No Brasil, a compra pela internet está cada vez mais frequente, tanto pela praticidade de finalizar em um único ‘clique’ quanto pelos preços – que geralmente são mais em conta. Para auxiliar os consumidores, o especialista Cristiano Diehl Xavier orienta sobre a melhor forma de prevenção: “Alguns detalhes passam despercebidos na hora de efetuar a compra e custam caro para quem presenteia. Um dos maiores erros do internauta é não conferir a credibilidade do site, ação simples que evita muitos problemas”. Essa pesquisa pode ser feita no Procon de forma gratuita e também é possível verificar nos canais de reclamação espalhados pela internet, se o escolhido possui muitos clientes insatisfeitos. O fornecedor é obrigado a ter CNPJ e o número deve estar no site; a Receita Federal também oferece uma forma de verificar a situação da empresa.
Depois de realizada a compra, outro problema comum é o prazo de entrega. Muitos casos de compras realizadas para o Natal chegam apenas no ano seguinte. Assim como o valor exato, o prazo tem que constar antes de fechar o negócio. O conselho de Xavier é planejar com antecedência a compra. “Planejamento é a palavra mais adequada para evitar incidentes.

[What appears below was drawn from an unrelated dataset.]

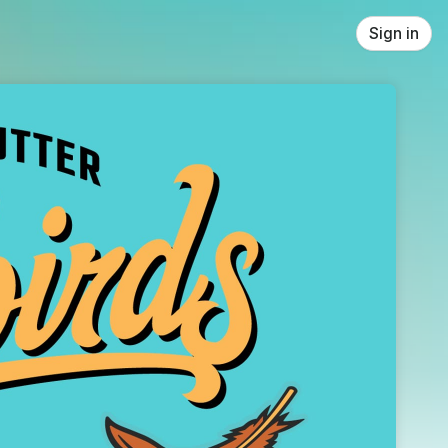
Sign in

Ter tempo para pesquisar o fornecedor, avaliar bem a compra e os valores são medidas básicas de segurança”, alerta.
Outro ponto importante é avaliar se o site apresenta outras formas de pagamento, além do cartão de crédito. O Código de Defesa do Consumidor exige que as pessoas tenham o direito de efetuar a compra de outras formas, e aquelas feitas fora do estabelecimento comercial podem ser canceladas em até sete dias. “Mantenha os dados da compra efetuada em local seguro, desde o protocolo até a confirmação do pagamento”, ensina Cristiano. “Na hora de reivindicar qualquer problema, esses documentos serão um aliado do consumidor. Cada site precisa respeitar as normas do seu país de origem, por isso, não se esqueça de analisar de que importador está comprando.”